In our modern time of ubiquitous air conditioning, we tend to forget a very direct role played by the natural Ozarks in restoring a sense of well being to visitors. Torpid summers in the American Midwest were so oppressively hot that people went for weeks or months without a complete, refreshing night's sleep. The effect on the sense of well-being, and of health itself, was severe. The Ozarks' higher elevations, the cool waters of springs, the cool air of caves, and the slide of cooling air down vegetated slopes in the evening, made the region an escape, a retreat from the desperate oppression of lowland (and urban) summer. Tourists often felt better here, and doubtless with cause.

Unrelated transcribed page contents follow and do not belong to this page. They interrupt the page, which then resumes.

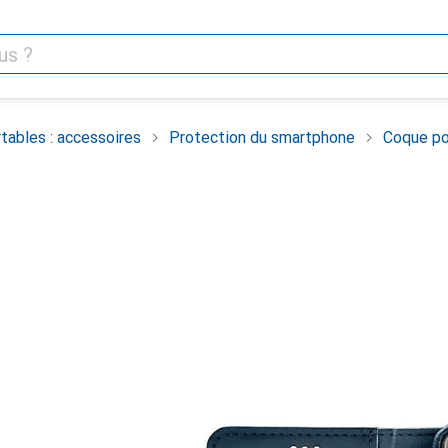
tables : accessoires
Protection du smartphone
Coque po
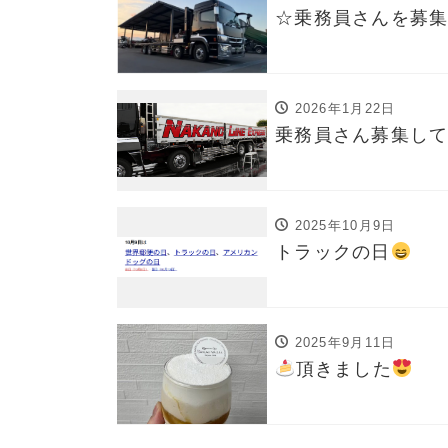
☆乗務員さんを募
2026年1月22日
乗務員さん募集し
2025年10月9日
トラックの日
2025年9月11日
頂きました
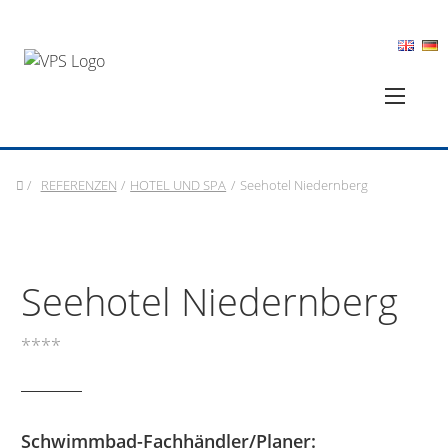
/
REFERENZEN
/
HOTEL UND SPA
/
Seehotel Niedernberg
Seehotel Niedernberg
****
Schwimmbad-Fachhändler/Planer:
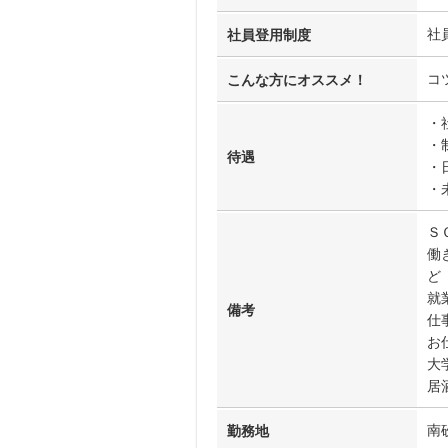
社
社員登用制度
コ
こんな方にオススメ！
・
・
待遇
・
・
Ｓ
働
ど
就
備考
仕
お
大
居
南
勤務地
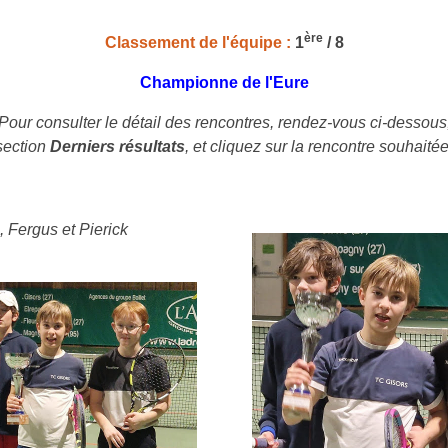
ère
Classement de l'équipe :
1
/ 8
Championne de l'Eure
Pour consulter le détail des rencontres, rendez-vous ci-dessous
section
Derniers résultats
, et cliquez sur la rencontre souhaitée
 Fergus et Pierick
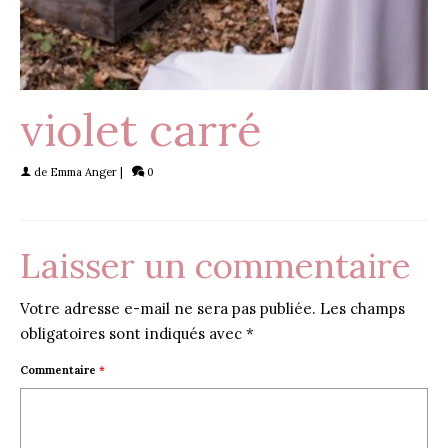
violet carré
de
Emma Anger
|
0
Laisser un commentaire
Votre adresse e-mail ne sera pas publiée.
Les champs
obligatoires sont indiqués avec
*
Commentaire
*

A century ago "nature" was perceived as rugged, primitive, beautiful, raw, unspoiled, uncivilized, unpolished, and clean. The Ozarks qualified on all counts, including its natural people. In The Shepherd of the Hills (1907) Harold Bell Wright wrote a novel around the idea of an Ozarks cure. The Shepherd, the product of urban civilization, has been ravaged by that civilization. He comes to Taney County, Missouri for recreation and restoration, a process which includes involvement with the "natural" folks of the neighborhood. In the fashion of romantic Edwardian sub-literature, The Shepherd of the Hills is a morality tale. The central moral: go the country, be in nature, and both body and soul may be saved.

Visitors, intent on recreation, have for years made the Ozarks a popular destination. In this issue, OzarksWatch focuses on one region of Ozarks tourist country--the upper White River valley of northwest Arkansas and southwest Missouri. Now an area heavily influenced by a series of large impoundments, the White River valley provides an interesting case study of Ozarks tourism past, present, and becoming.

In her article about an Arcadian Ozarks, Linda Myers-Phinney details some of the turn-of-the-century developments which coincided with the popularization of the Ozarks mystique by The Shepherd of the Hills and which brought a rush of tourism to the Southwest Missouri counties of Stone and Taney. Crescent Dragonwagon's sophisticated commentary helps explain the persistence of the idea that "Arkansas is a Natural." The story about the Cook family on Bull Shoals Lake indicates that the flood control / electric power enterprises of the big dams of the Corps of Engineers have also created major tourist attractions generating local employment opportunities and other economic advantages. Peter Herschend's OzarksView calls for the preservation of Ozarks naturalness in the face of threats resulting from the enormous success of tourist businesses whose main appeal, ironically, often depends upon the very ideals being threatened--Ozarks' simplicity and rusticity.

Tourism, with the many significant economic, social, and cultural influences it brings to communities, is a way of life throughout much of the Ozarks today. Visitors come to the Ozarks for many reasons, including, I suspect, the continued pursuit of an Ozarks mystique. They are seeking, at least in part, naturalness, health and well being, and happiness--qualities that those of us who live here have come to cherish, even though we may take them for granted.